City of Ruins

FORTY-ONE



Coop stood in the center of the captain’s suite, hands clasped behind his back, studying the walls. He had the screens on. He was staring at images of foldspace.

The captains’ suites in all of the Fleet vessels were located in the same place and had the same basic structure. Five rooms, including private galley. The suite also had a full kitchen plus dining area that had doors that closed it off from the rest of the suite. The head chef used the full kitchen to prepare meals for the captain’s private guests whenever he chose to have a dinner party. He didn’t do that often, so that part of the suite rarely got used.

He’d learned to cook while in school and usually made his own meals in the private galley. One of those meals cooled on the table behind him. He didn’t feel like eating, but he knew he had to just so that he could keep up his strength.

The living area smelled of roast beef. The beef was not really beef; it was something that the chef had found on Ukhanda that approximated beef, but cooked properly, it tasted of beef, something Coop usually loved.

He had made a meal that he usually couldn’t ignore, and here he was ignoring it.

That showed, even to him, the level of his distress.

He sighed and made himself turn his back on the wall screens, if only for a moment. He was as shaken as his crew at this news-—which, he had admonished them, they couldn’t tell anyone else. Not yet.

Five hundred years in his own future, a thousand.

He sat at the table and listened to the chair squeak beneath him. He picked up his fork and stared at the beef. Potatoes—real potatoes, grown in the hydroponic garden on board the ship, along with three varieties of lettuce for his salad, and the carrots he had cooked with the roast. A small bowl of strawberry compote waited for him to finish the main course.
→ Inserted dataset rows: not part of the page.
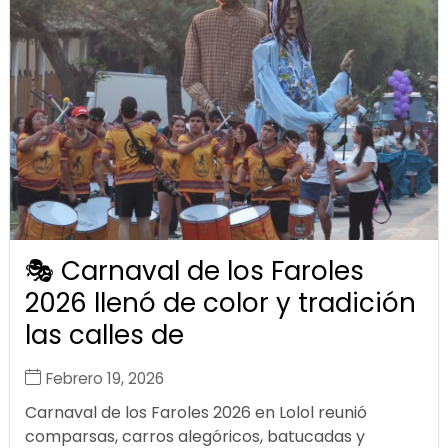
🎭 Carnaval de los Faroles
2026 llenó de color y tradición
las calles de
Febrero 19, 2026
Carnaval de los Faroles 2026 en Lolol reunió
comparsas, carros alegóricos, batucadas y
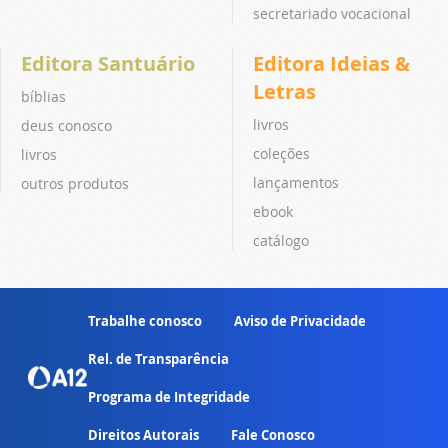
secretariado vocacional
Editora Santuário
Editora Ideias &
Letras
bíblias
livros
deus conosco
coleções
livros
lançamentos
outros produtos
ebook
catálogo
Trabalhe conosco
Aviso de Privacidade
Rel. de Transparência
Programa de Integridade
Direitos Autorais
Fale Conosco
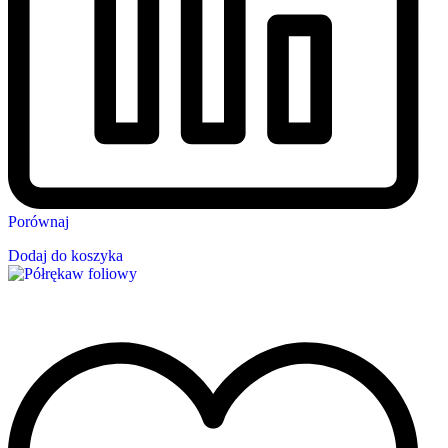
Porównaj
Dodaj do koszyka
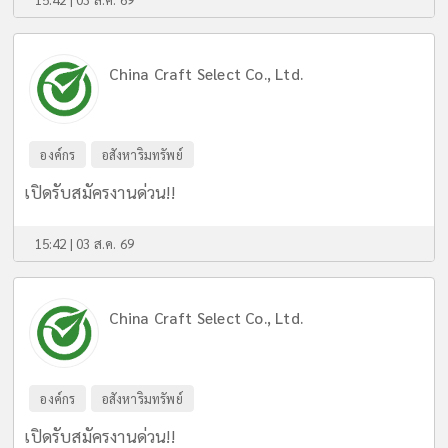
China Craft Select Co., Ltd.
องค์กร
อสังหาริมทรัพย์
เปิดรับสมัครงานด่วน!!
15:42 | 03 ส.ค. 69
China Craft Select Co., Ltd.
องค์กร
อสังหาริมทรัพย์
เปิดรับสมัครงานด่วน!!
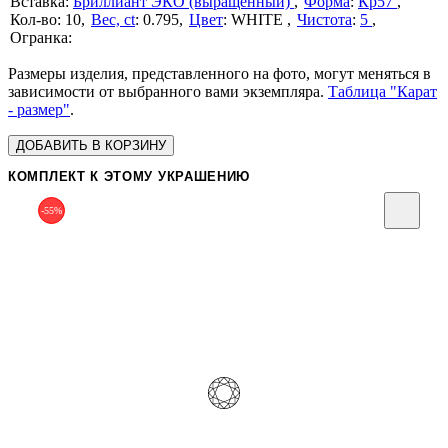
Бриллиант ЭКО (выращенный)
Форма
:
Кр57
10
Вес, ct
:
0.795
Цвет
:
WHITE
Чистота
:
5
Размеры изделия, представленного на фото, могут меняться в
зависимости от выбранного вами экземпляра.
Таблица "Карат
- размер"
.
ДОБАВИТЬ В КОРЗИНУ
КОМПЛЕКТ К ЭТОМУ УКРАШЕНИЮ
-55%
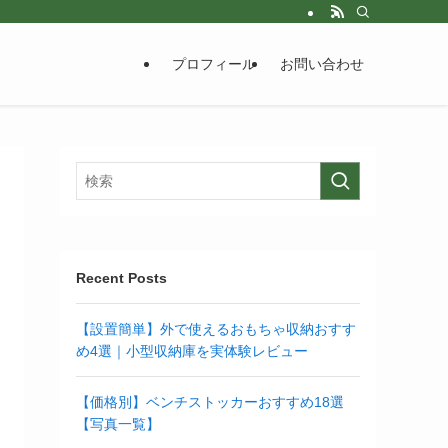
プロフィール
お問い合わせ
Recent Posts
【設置簡単】外で使えるおもちゃ収納おすす
め4選｜小型収納庫を実体験レビュー
【価格別】ベンチストッカーおすすめ18選
【写真一覧】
He twirled the fork. He had no appetite. This had happened to him before, when he knew he had to divorce Mae. As his mind had accepted the new reality, his stomach twisted in knots and refused sustenance, as well as sleep.

He’d been finishing his captain’s training at the time. His instructors figured out what was wrong and forced him to eat.

A captain of a flagship vessel in the Fleet couldn’t afford human weakness. He couldn’t afford to lose his appetite. He couldn’t afford to lose sleep.

He couldn’t afford to collapse.

Coop ate a bite of the beef. The gravy coating it had the proper amount of richness, just a hint of exotic spice from a community that the Ivoire had visited during the first year of his command.

The memory made him smile for just a moment, until another thought collided with it.

That community was gone. Changed. Different. Even if he went back (and he wouldn’t have; the Fleet never went back), he wouldn’t find the couple who had taught him how to grow that spice and helped him transplant the tiny seedlings into a pot to take with him to the hydroponic garden where, it turned out, the botanists had already taken some of the same plants.

He chewed, swallowed. Took another bite. Tried to swallow past the knot in his throat.

Nothing in those images of foldspace told him how the Ivoire had gotten here. For two weeks, he had looked at the unfamiliar stars, the strange ridges of light, the area of space that had defied matching a star map, and he had figured out nothing then.

He figured out nothing now.

Coop took another bite: potatoes this time. Carrots, roasted. Beef again. Chew. Swallow. Try not to think about the lump in the throat.

After a century or two of separation, he wouldn’t be able to use the math to catch the Fleet. He would have to use investigation, cunning, and research.

He and his team would have to estimate where the Fleet might have been, then use the anacapa to get there. And that first trip with the anacapa drive, after this one, would be scary enough. If they overshot, if they miscalculated, they would have to work their way backward.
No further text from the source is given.